On-campus interview, then final round in Clearview office. I was completing a PhD in life sciences.
Interviewed on my university campus with a current Clearview consultant with a bunch of fit questions and a basic market sizing question. Made it to in-office round, which was apparently no small feat, since they apparently only invited 10-20% of first-round interviewees.
In-office was intense: 4 one-on-one interviews with mid-level and senior partners, and also given 40 or so minutes to trim and rearrange some Powerpoint slides then give a 20-minute presentation to some of the current consultants on those slides. There was also a lunch with current newer consultants and candidates, which was probably evaluative, but at least felt like a break.
Most of the interviews involved drug market types of cases, and there were lots of experience questions. Not many of those McKinsey-style "tell me about a time you worked on a team" questions. At least 2 of the interviewers picked apart my resume line-by-line and asked me specific things about it, which was unexpected but refreshing, since in my experience they don't usually even read it.

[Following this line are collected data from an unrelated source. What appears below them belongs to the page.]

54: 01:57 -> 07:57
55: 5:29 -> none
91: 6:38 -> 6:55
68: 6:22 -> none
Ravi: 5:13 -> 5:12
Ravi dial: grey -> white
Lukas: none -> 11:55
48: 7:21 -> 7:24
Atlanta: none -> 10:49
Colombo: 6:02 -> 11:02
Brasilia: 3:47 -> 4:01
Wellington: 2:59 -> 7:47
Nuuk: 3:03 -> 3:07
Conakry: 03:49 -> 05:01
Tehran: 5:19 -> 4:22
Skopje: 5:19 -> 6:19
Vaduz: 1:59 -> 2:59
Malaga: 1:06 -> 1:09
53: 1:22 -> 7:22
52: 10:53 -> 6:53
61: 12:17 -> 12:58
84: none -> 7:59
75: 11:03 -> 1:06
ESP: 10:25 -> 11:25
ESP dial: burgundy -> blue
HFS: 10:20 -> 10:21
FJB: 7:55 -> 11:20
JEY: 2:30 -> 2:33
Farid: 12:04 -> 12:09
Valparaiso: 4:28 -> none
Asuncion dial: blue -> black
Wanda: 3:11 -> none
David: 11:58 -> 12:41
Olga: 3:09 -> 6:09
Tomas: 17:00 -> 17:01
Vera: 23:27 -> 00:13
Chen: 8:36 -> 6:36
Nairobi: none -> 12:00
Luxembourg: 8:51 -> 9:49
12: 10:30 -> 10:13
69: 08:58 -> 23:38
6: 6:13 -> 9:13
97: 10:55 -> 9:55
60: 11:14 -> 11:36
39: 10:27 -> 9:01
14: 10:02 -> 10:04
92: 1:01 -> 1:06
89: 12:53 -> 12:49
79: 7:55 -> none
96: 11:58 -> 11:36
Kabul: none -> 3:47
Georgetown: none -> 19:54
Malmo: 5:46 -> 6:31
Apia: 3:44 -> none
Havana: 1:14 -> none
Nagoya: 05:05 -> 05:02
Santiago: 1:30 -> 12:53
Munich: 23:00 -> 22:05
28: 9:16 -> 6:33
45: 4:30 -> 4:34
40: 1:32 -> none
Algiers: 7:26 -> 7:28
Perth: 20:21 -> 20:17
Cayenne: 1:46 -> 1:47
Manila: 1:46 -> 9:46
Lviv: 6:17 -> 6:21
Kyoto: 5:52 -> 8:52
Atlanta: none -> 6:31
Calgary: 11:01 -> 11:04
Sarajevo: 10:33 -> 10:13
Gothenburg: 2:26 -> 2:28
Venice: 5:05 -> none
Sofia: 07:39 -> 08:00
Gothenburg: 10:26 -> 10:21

All in all, the in-office interviews felt like they went well, but I didn't end up getting this on - I think that the market for entry-level PhD consulting positions is so competitive this year that there is room for firms of all sizes to turn down people who might have made it through in previous years.
It was about 5 days in between interviewing on-campus and being invited to the office, and just over a week in between when I interviewed in-office and when I heard back saying I didn't get the job.